Research ArticleVolume 5 Issue 4

A Comparative Evaluation of the Efficacy of Herbal Mouthrinse (P. granatum and S. persica) with Chlorhexidine Mouthrinse on Inhibition of Plaque and Gingivitis

Anamika1 and Amrinder Singh Tuli2*

1Post Graduate Student, Department of Periodontology, Seema Dental College and Hospital Rishikesh Uttarakhand, India
2Professor and Head, Department of Periodontology, Seema Dental College and Hospital Rishikesh, Uttarakhand, India

*Corresponding Author: Amrinder Singh Tuli, Professor and Head, Department of Periodontology, Seema Dental College and Hospital Rishikesh, Uttarakhand, India.

Received: February 20, 2021; Published: : March 17, 2021

Citation: Anamika and Amrinder Singh Tuli. “A Comparative Evaluation of the Efficacy of Herbal Mouthrinse (P. granatum and S. persica) with Chlorhexidine Mouthrinse on Inhibition of Plaque and Gingivitis”. Acta Scientific Dental Sciences 5.4 (2021): 114-119.

Abstract

Background: In the past 40 years, Chlorhexidine has been extensively studied and used for plaque control in dentistry. It is a bisbiguanide and is considered as a gold standard antiplaque agent due to its prolonged substantivity. It has a limited use period due to its known side effects such as extrinsic stains and alterations in taste sensation. On the other hand, mouthwashes made from the herbal and plant sources containing natural occurring active ingredients provide a gentle, harmless and a trustworthy option. P. granatum and S. persica are such plant products that are known to have antiplaque effects. Moreover, their use also overcomes the side effects caused by the chlorhexidine.

Aims and Objectives: The aim of the present study was to assess and compare the antiplaque and anti-inflammatory effects of Herbal Mouthrinse containing P. granatum and S. persica with chlorhexidine mouthwash.

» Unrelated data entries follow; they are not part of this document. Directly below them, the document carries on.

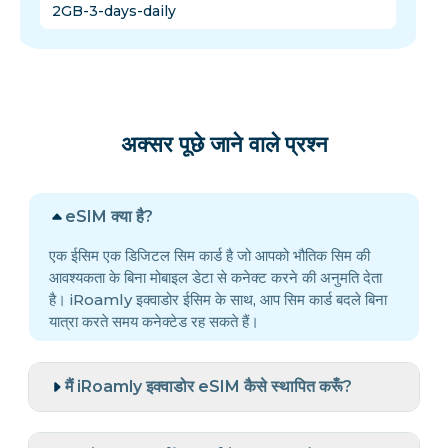
2GB-3-days-daily
अक्सर पूछे जाने वाले प्रश्न
eSIM क्या है?
एक ईसिम एक डिजिटल सिम कार्ड है जो आपको भौतिक सिम की
आवश्यकता के बिना मोबाइल डेटा से कनेक्ट करने की अनुमति देता
है। iRoamly इक्वाडोर ईसिम के साथ, आप सिम कार्ड बदले बिना
यात्रा करते समय कनेक्टेड रह सकते हैं।
मैं iRoamly इक्वाडोर eSIM कैसे स्थापित करूँ?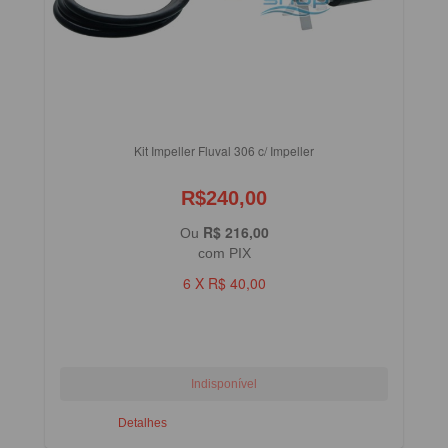
Kit Impeller Fluval 306 c/ Impeller
R$240,00
R$ 216,00
Ou
com PIX
6 X R$ 40,00
Detalhes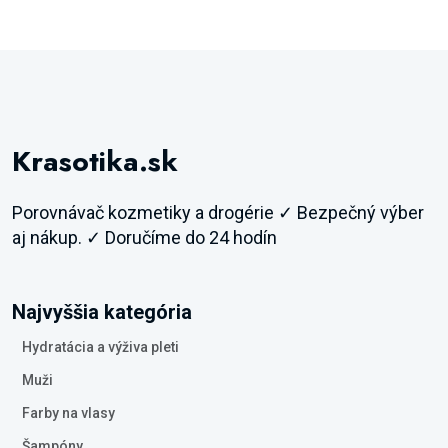
Krasotika.sk
Porovnávač kozmetiky a drogérie ✓ Bezpečný výber
aj nákup. ✓ Doručíme do 24 hodín
Najvyššia kategória
Hydratácia a výživa pleti
Muži
Farby na vlasy
Šampóny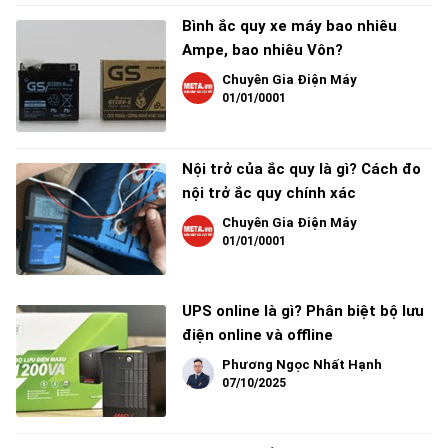
Bình ắc quy xe máy bao nhiêu
Ampe, bao nhiêu Vôn?
Chuyên Gia Điện Máy
01/01/0001
Nội trở của ắc quy là gì? Cách đo
nội trở ắc quy chính xác
Chuyên Gia Điện Máy
01/01/0001
UPS online là gì? Phân biệt bộ lưu
điện online và offline
Phương Ngọc Nhất Hạnh
07/10/2025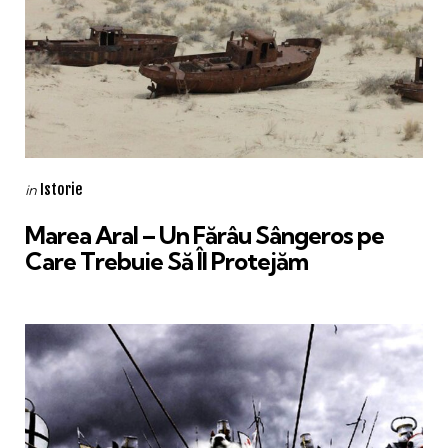
Categories
Posted
Istorie
in
in
Marea Aral – Un Fărâu Sângeros pe
Care Trebuie Să Îl Protejăm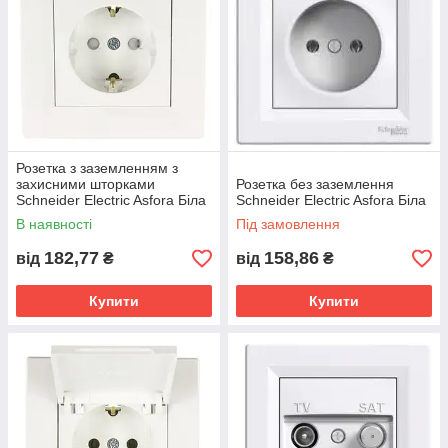
Розетка з заземленням з
захисними шторками
Розетка без заземлення
Schneider Electric Asfora Біла
Schneider Electric Asfora Біла
В наявності
Під замовлення
182,77
158,86
від
₴
від
₴
Купити
Купити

Materials and Methods: A number of 30 patients was included in the study. All patients underwent three different phases of treatment modalities i.e. experimental phase, no mouthwash phase and control phase. Before beginning of each phase and after completion of each phase, clinical parameters (Plaque Index, Gingival Index, oral hygiene-simplified) were assessed followed by scaling and root planing. All 30 volunteers will be subjected to 2 weeks of washout period (no mouthwash) before switchover of one phase to another phase.

Results: On interphase comparison, change i.e. decrease in the plaque index (PI), gingival index (GI), oral hygiene index-simplified (OHI-S) score was more in the experimental phase as compared to control phase and the difference was statistically significant between the two phases. On intraphase comparison, there was a highly significant decrease in all these parameters in both the phases.

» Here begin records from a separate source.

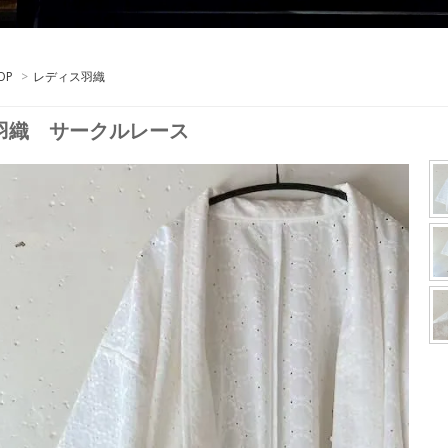
OP
>
レディス羽織
羽織 サークルレース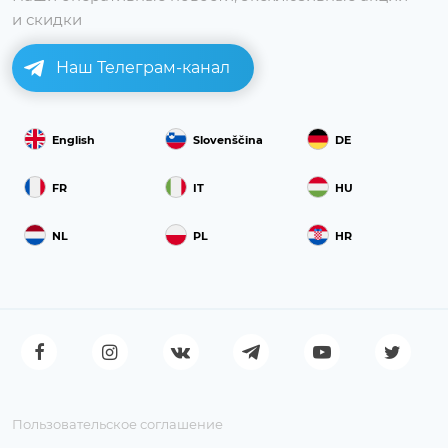
и скидки
Наш Телеграм-канал
English
Slovenščina
DE
FR
IT
HU
NL
PL
HR
Пользовательское соглашение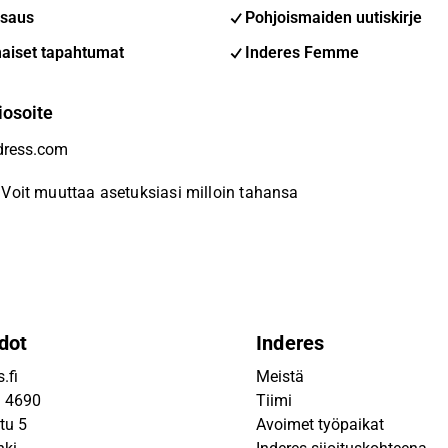
saus
Pohjoismaiden uutiskirje
aiset tapahtumat
Inderes Femme
iosoite
Voit muuttaa asetuksiasi milloin tahansa
dot
Inderes
.fi
Meistä
9 4690
Tiimi
tu 5
Avoimet työpaikat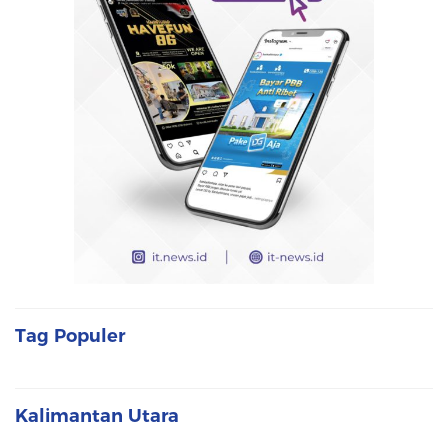
Tag Populer
Kalimantan Utara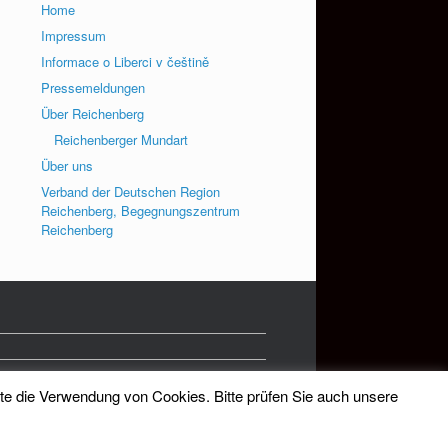
Home
Impressum
Informace o Liberci v češtině
Pressemeldungen
Über Reichenberg
Reichenberger Mundart
Über uns
Verband der Deutschen Region
Reichenberg, Begegnungszentrum
Reichenberg
tte die Verwendung von Cookies. Bitte prüfen Sie auch unsere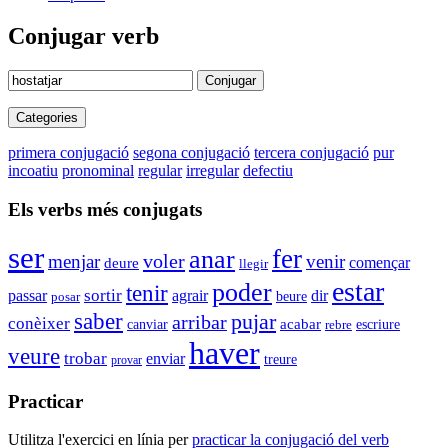
Conjugar verb
Conjugar
Categories
primera conjugació
segona conjugació
tercera conjugació
pur
incoatiu
pronominal
regular
irregular
defectiu
Els verbs més conjugats
ser
fer
anar
voler
menjar
venir
començar
deure
llegir
estar
poder
tenir
sortir
passar
agrair
dir
beure
posar
saber
pujar
arribar
conèixer
acabar
canviar
escriure
rebre
haver
veure
trobar
enviar
treure
provar
Practicar
Utilitza l'exercici en línia per
practicar la conjugació del verb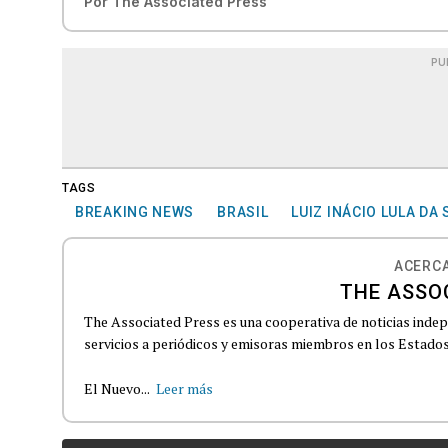
Por
The Associated Press
PU
TAGS
BREAKING NEWS
BRASIL
LUIZ INÁCIO LULA DA 
ACERCA
THE ASSO
The Associated Press es una cooperativa de noticias indepe
servicios a periódicos y emisoras miembros en los Estados
El Nuevo...
Leer más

Conclusion: Herbal mouthwash containing P. granatum and S. persica is more efficacious in reducing the plaque index, gingival index and oral hygiene index-simplified.

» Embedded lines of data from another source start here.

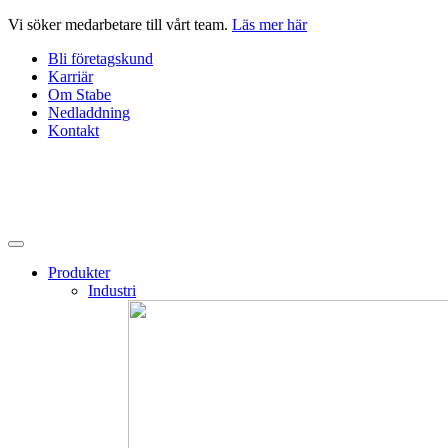
Hoppa
Vi söker medarbetare till vårt team.
Läs mer här
till
Bli företagskund
innehåll
Karriär
Om Stabe
Nedladdning
Kontakt
Produkter
Industri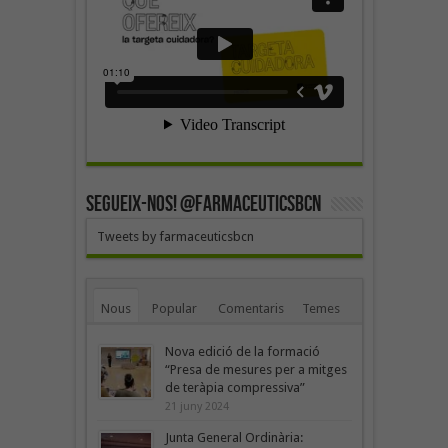
SEGUEIX-NOS! @farmaceuticsbcn
Tweets by farmaceuticsbcn
Nous
Popular
Comentaris
Temes
Nova edició de la formació
“Presa de mesures per a mitges
de teràpia compressiva”
21 juny 2024
Junta General Ordinària: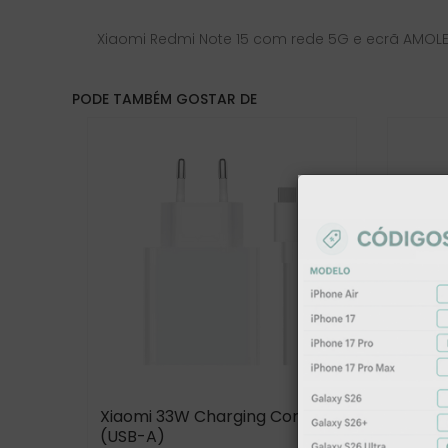
Xiaomi Redmi Note 15 com rede 5G e ecrã AMOL
PODE TAMBÉM GOSTAR DE
Xiaomi 33W Charging Combo
Segur
(USB-A)
(ofer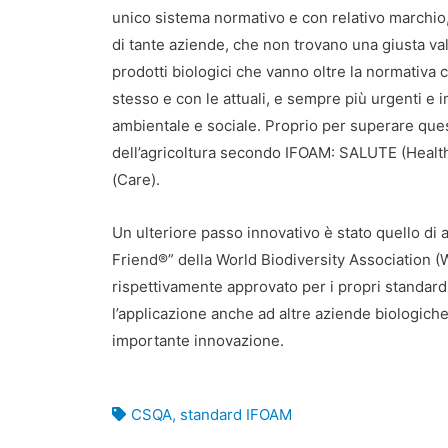
unico sistema normativo e con relativo marchio, tu
di tante aziende, che non trovano una giusta v
prodotti biologici che vanno oltre la normativa 
stesso e con le attuali, e sempre più urgenti e 
ambientale e sociale. Proprio per superare ques
dell’agricoltura secondo IFOAM: SALUTE (Healt
(Care).
Un ulteriore passo innovativo è stato quello di 
Friend®” della World Biodiversity Associatio
rispettivamente approvato per i propri standard
l’applicazione anche ad altre aziende biologiche
importante innovazione.
CSQA
,
standard IFOAM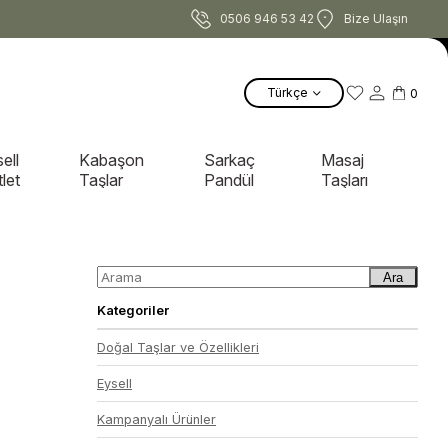
0506 946 53 42
Bize Ulaşın
Türkçe
0
ell
Kabaşon
Sarkaç
Masaj
let
Taşlar
Pandül
Taşları
Ara
Kategoriler
Doğal Taşlar ve Özellikleri
Eysell
Kampanyalı Ürünler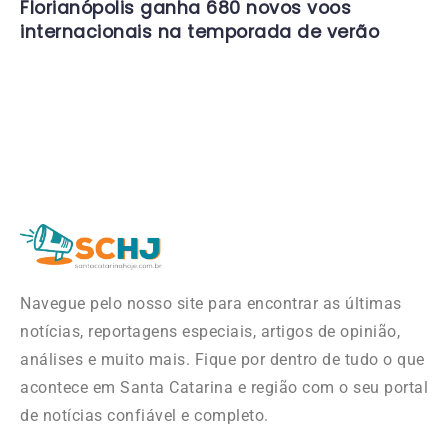
Florianópolis ganha 680 novos voos
internacionais na temporada de verão
Navegue pelo nosso site para encontrar as últimas
notícias, reportagens especiais, artigos de opinião,
análises e muito mais. Fique por dentro de tudo o que
acontece em Santa Catarina e região com o seu portal
de notícias confiável e completo.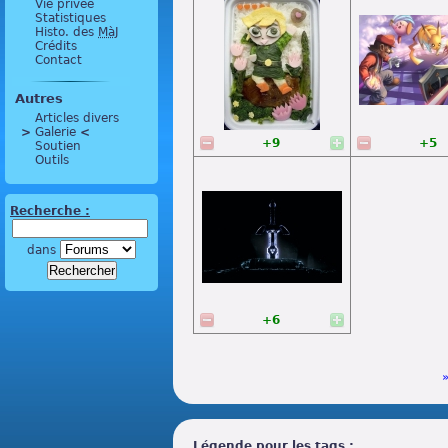
Vie privée
Statistiques
Histo. des
MàJ
Crédits
Contact
Autres
Articles divers
>
 Galerie 
<
+9
+5
Soutien
Outils
Recherche :
dans
+6
Légende pour les tags :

Keywords: Chlorhexidine; Herbal; Mouthwash; P. granatum; S. persica; Antiplaque; Anti-Inflammatory

Introduction

  Plaque control is extremely important in resolving as well as preventing the gingivitis and the conditions associated to it. The most commonly used self-performed method of plaque control is the tooth brushing that mechanically removes the dental plaque. However, in many cases this approach is not adequately performed by most members of the population that led to the development of the chemical plaque control in the form of mouthwashes as an adjunct to the mechanical plaque control [1]. Mouthwashes are the liquids that are rinsed in the oral cavity with the help of the perioral musculature [2]. There are mainly two types of mouthwashes available in market chemical and herbal. The chemical plaque control agents are divided into first generation such as quaternary ammonium compounds, phenols, second generation such as bisbiguanides-chlorhexidine gluconate, and third generation such as delmopinol [3]. Chlorhexidine is an example of second generation possess cationic properties. For the past 40 years it has been rigorously investigated and found that it possess superior antiplaque activity as compared to any other antimicrobial agents and hence, it is considered as a gold standard for plaque control. This is due to the fact that the other antimicrobial agents lack the substantivity and the efficacy against the microorganisms [4]. Its long term use is prohibited because of certain side effects. The most common side effect associated are extrinsic staining. Some evidence in the literature also suggests that its frequent use leads to the alterations in the taste sensations, desquamation of the oral mucosa etc [5].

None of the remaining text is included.